GameOver Game Reviews - Suzuki Alstare Extreme Racing (c) Ubisoft, Reviewed by - Rad

Game & Publisher Suzuki Alstare Extreme Racing (c) Ubisoft
System Requirements Pentium II-233, 32MB Ram, 3D Accelerator, 4x CD-ROM
Overall Rating 80%
Date Published Thursday, June 8th, 2000 at 02:33 PM

Divider Left By: Rad Divider Right

Back in 1997, UbiSoft published a game developed by Criterion studios called Redline Racer. It was a decent motorcycle racing game that featured some of the most beautiful graphics at that time. Now, Criterion and UbiSoft are back with Suzuki Alstare Extreme Racing. Don't let the name fool you though, although this one has the official Suzuki Alstare Team License (Redline Racer didn't have any license), this game has little to do with its actual title. Of course, it features real bike models and actual Alstare team riders, but other than that, this game is just an improvement of Redline Racer. UbiSoft could have easily called this one Redline Racer 2 or something of the sort. In any case, Alstare Extreme Racing is an overall fun and enjoyable title. Released simultaneously on the Dreamcast, PC and Gameboy Color, it features (like it's predecessor) amazing graphics and unusual physics.

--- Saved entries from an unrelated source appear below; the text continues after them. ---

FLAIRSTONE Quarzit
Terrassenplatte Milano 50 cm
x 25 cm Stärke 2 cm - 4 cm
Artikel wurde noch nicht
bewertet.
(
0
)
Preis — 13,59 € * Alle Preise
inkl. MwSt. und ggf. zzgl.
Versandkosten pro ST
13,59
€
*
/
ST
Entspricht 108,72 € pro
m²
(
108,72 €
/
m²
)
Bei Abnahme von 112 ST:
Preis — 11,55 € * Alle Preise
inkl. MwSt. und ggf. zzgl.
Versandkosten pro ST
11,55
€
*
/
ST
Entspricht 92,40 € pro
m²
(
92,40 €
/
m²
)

This game is definitely an arcade racing game and any attempt to associate it with bike racing sims (as one might be inclined to do in light of the Suzuki license) would be futile. The controls are very simple and the physics are easy on the player. You don't fall off your bike at every little bump to the side of the road; instead, you jump in the air and leap over the obstacles (which can be anything from a big rock, to a road barrier). When you do fall, your bike will perform numerous pirouettes and hooplas in the air until hitting the ground. Same goes for the poor rider. This physics model, although highly unrealistic, proves to be most helpful when taking a look at the type of tracks we are presented in this title.

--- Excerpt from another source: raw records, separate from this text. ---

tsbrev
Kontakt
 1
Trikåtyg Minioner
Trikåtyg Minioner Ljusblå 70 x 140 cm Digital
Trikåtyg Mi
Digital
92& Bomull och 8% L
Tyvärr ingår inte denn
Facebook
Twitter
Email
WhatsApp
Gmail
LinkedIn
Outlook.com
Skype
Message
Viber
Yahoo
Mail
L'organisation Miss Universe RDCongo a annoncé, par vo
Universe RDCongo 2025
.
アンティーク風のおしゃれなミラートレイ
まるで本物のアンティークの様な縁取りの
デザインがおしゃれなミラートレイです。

In real life, super bikes usually ride on the road. Usually a closed circuit reserved for the race, sometimes similar to Nascar tracks. This is definitely not the case in Alstare Extreme Racing. The tracks range all the way from sunny beaches to snowy mountains and busy city streets. Veterans of Redline Racer would recognize these types of tracks immediately. In fact, some tracks seem almost identical to the ones in Redline Racer. Anyhoots, when one of these speed bikes even tries to ride on a dirt road or sand, it should not perform as well as you'd think. Again, not the case with Alstare Extreme Racing, where you speed at 200+ mph on the sandy beaches of 'Tropical Tail' and dodge various obstacles (rocks) on the road at the same time.

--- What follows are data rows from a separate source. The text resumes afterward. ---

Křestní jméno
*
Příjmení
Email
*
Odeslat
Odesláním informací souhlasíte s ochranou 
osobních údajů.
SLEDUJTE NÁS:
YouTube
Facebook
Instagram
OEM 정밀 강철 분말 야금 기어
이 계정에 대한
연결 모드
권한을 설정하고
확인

The graphics are superb, and although they may not have the photo-realistic quality and poly-count of EA's Superbike 2000, they have a style of their own. They remind me more of the SEGA arcade games (electric blue sky, sunlit sandy beaches), or the Need for Speed series' diversity in tracks. Contrary to your average bike sim, this game had very diverse track elements, such as waterfalls, buildings canyons, etc.

Overall, this game is very suited to the arcade lover. It doesn't have the realism and physics of a real bike game. If that's what you're after, I suggest EA's Superbike 2000. It does have the fun game-play and eye-candy that you'd expect from an arcade racer. If you liked such games as Motoracer, ManxTT Superbike and Redline Racer, you're bound to love Suzuki Alstare Extreme Racing.